=== Section Start ===
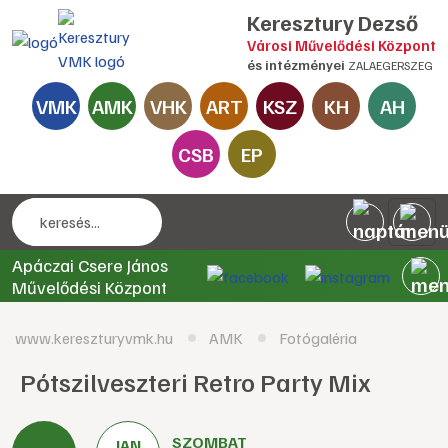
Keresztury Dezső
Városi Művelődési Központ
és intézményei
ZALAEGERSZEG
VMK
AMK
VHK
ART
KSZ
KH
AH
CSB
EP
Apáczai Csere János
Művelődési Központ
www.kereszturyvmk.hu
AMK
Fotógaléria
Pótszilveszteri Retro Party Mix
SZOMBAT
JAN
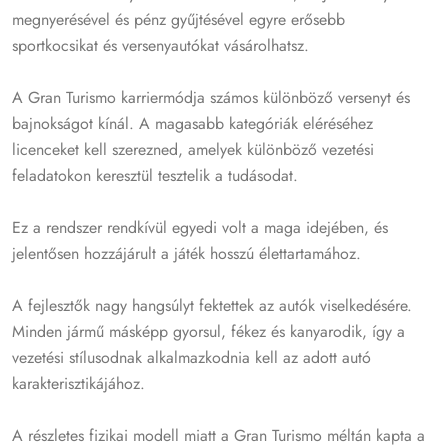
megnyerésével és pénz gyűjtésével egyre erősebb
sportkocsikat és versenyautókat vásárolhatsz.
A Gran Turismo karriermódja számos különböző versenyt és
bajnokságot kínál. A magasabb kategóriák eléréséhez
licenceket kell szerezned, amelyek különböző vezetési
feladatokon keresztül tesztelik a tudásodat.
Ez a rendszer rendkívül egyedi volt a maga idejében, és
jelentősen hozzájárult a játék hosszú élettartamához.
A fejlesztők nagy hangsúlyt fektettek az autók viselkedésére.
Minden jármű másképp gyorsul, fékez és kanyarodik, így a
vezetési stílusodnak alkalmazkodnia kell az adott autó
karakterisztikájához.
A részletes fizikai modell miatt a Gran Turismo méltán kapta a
=== Section End ===
EXERCISE GOAL: Write the entries out again word for word. Omit all pictures from them.

YOUR SOLUTION:
Keresztury Dezső
Városi Művelődési Központ
és intézményei
ZALAEGERSZEG
VMK
AMK
VHK
ART
KSZ
KH
AH
CSB
EP
Apáczai Csere János
Művelődési Központ
www.kereszturyvmk.hu
AMK
Fotógaléria
Pótszilveszteri Retro Party Mix
SZOMBAT
JAN
megnyerésével és pénz gyűjtésével egyre erősebb
sportkocsikat és versenyautókat vásárolhatsz.
A Gran Turismo karriermódja számos különböző versenyt és
bajnokságot kínál. A magasabb kategóriák eléréséhez
licenceket kell szerezned, amelyek különböző vezetési
feladatokon keresztül tesztelik a tudásodat.
Ez a rendszer rendkívül egyedi volt a maga idejében, és
jelentősen hozzájárult a játék hosszú élettartamához.
A fejlesztők nagy hangsúlyt fektettek az autók viselkedésére.
Minden jármű másképp gyorsul, fékez és kanyarodik, így a
vezetési stílusodnak alkalmazkodnia kell az adott autó
karakterisztikájához.
A részletes fizikai modell miatt a Gran Turismo méltán kapta a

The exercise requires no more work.